Please retype the records below exactly, leaving out any pictures.

- Page-level text extractions

++++++++++++++++++++

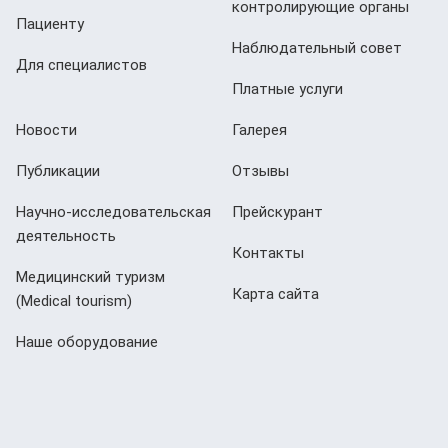
контролирующие органы
Пациенту
Наблюдательный совет
Для специалистов
Платные услуги
Новости
Галерея
Публикации
Отзывы
Научно-исследовательская
Прейскурант
деятельность
Контакты
Медицинский туризм
Карта сайта
(Мedical tourism)
Наше оборудование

++++++++++++++++++++

- ANSWER SECTION
контролирующие органы
Пациенту
Наблюдательный совет
Для специалистов
Платные услуги
Новости
Галерея
Публикации
Отзывы
Научно-исследовательская
Прейскурант
деятельность
Контакты
Медицинский туризм
Карта сайта
(Мedical tourism)
Наше оборудование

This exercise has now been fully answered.